To do → Which lines of the records hold the string "België"? Report only how many of them there are.

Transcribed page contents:
______________________________

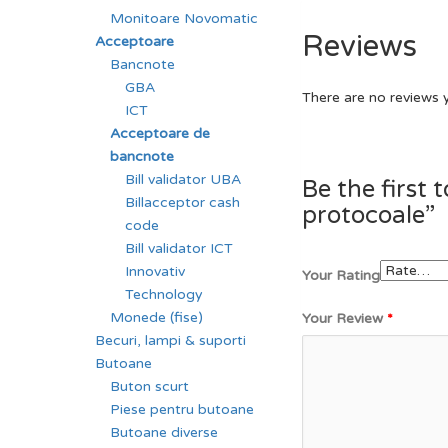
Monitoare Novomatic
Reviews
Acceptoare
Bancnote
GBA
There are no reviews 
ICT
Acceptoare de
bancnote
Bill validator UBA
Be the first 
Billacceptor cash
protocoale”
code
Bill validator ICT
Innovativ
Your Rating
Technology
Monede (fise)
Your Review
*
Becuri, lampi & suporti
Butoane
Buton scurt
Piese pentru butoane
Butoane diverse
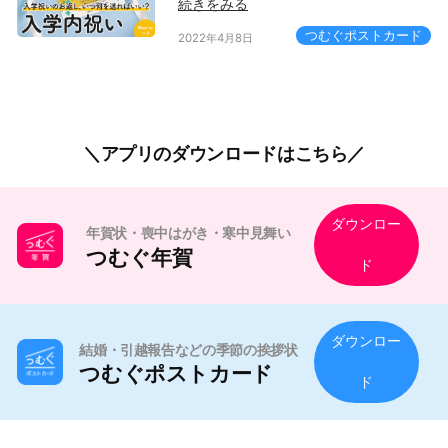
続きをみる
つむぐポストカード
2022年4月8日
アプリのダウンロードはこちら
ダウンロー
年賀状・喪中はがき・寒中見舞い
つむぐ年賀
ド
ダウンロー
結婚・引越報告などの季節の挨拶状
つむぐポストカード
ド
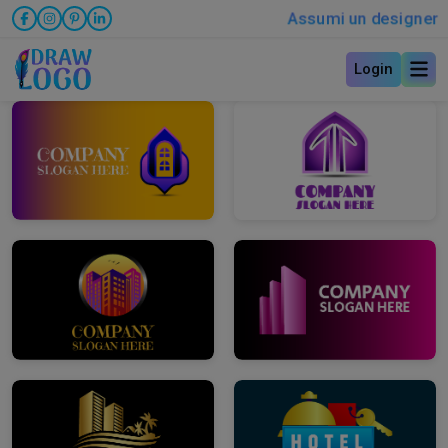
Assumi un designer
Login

______________________________

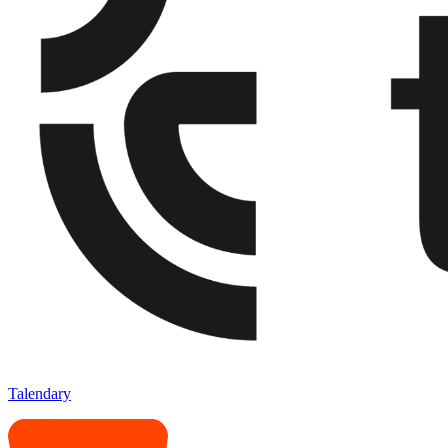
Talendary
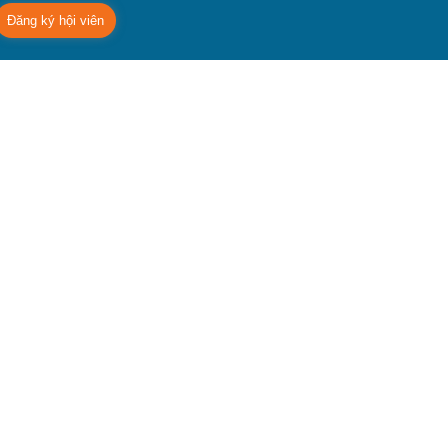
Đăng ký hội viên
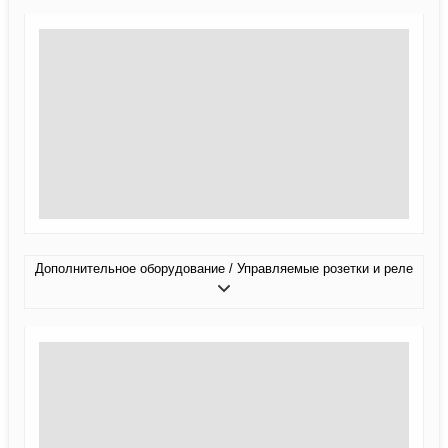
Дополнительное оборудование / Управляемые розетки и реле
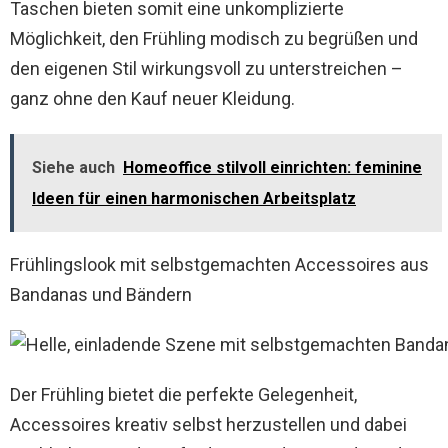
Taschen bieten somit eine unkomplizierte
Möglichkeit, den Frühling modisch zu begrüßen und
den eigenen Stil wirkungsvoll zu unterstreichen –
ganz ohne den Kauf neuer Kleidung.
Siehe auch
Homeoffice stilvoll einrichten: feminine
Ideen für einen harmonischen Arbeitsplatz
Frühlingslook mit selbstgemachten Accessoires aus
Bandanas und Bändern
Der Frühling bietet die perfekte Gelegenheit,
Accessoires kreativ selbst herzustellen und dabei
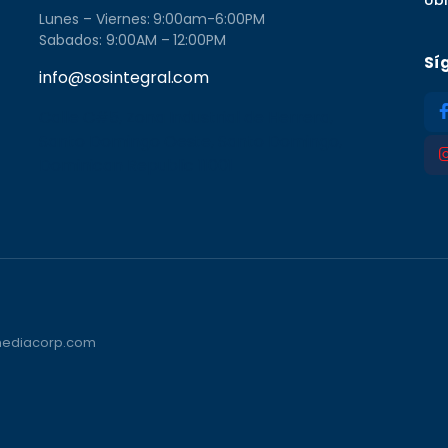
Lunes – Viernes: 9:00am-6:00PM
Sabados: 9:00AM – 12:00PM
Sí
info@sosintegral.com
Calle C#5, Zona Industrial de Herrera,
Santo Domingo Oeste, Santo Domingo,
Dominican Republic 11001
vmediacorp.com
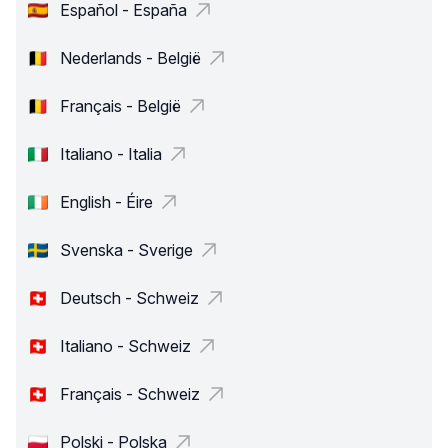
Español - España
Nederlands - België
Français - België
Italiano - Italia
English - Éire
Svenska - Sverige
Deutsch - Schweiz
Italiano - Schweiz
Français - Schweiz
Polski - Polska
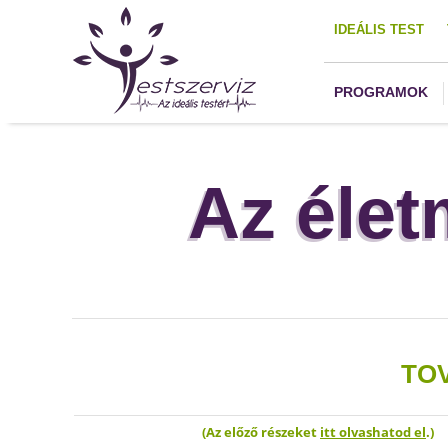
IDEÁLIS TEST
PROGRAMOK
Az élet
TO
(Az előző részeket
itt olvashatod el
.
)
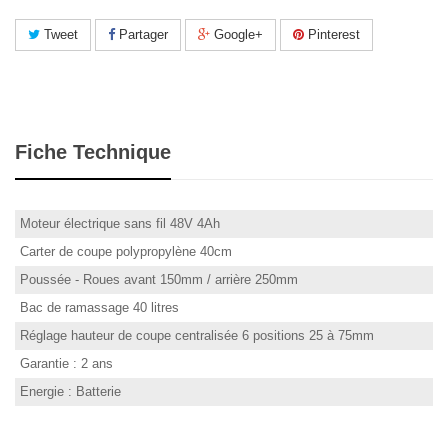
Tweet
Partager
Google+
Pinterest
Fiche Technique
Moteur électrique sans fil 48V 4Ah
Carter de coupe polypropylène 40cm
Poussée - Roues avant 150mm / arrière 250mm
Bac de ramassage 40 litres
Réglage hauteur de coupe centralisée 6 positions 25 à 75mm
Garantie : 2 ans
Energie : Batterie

______________________________

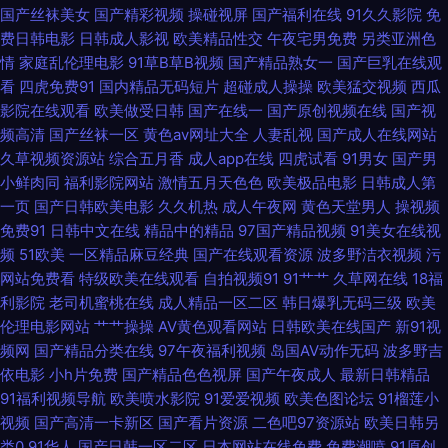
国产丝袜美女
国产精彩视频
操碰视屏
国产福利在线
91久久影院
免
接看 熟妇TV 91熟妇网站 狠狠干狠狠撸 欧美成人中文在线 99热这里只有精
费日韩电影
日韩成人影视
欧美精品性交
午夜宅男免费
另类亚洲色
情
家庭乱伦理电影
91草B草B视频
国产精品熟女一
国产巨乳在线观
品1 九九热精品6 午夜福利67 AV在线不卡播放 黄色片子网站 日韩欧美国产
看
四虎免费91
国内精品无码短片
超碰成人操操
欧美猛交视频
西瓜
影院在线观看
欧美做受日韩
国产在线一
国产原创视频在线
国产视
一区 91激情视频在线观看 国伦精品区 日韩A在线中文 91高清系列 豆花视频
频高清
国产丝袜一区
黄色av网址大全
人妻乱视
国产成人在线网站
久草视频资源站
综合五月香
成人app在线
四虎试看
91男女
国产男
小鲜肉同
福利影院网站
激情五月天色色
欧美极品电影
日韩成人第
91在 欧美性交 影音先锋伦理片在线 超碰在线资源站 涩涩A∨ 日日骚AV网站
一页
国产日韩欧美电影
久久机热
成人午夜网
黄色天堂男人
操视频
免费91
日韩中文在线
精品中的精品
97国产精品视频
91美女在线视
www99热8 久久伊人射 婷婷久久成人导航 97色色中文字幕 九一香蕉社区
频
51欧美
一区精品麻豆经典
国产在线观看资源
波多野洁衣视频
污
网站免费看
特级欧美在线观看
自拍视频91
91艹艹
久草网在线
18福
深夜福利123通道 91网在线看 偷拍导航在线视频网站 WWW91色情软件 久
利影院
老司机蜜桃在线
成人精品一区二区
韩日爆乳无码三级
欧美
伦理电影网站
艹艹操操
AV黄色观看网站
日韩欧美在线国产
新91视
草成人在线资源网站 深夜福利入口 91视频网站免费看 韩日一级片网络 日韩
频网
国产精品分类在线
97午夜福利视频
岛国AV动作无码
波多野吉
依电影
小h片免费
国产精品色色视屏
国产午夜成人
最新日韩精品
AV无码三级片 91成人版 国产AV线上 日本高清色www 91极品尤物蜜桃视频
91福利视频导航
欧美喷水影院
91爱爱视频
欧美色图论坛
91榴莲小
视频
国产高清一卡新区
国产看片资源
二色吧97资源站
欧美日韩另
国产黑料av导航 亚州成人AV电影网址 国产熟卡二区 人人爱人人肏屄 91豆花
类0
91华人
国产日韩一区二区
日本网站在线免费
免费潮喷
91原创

______________________________

Your response → 2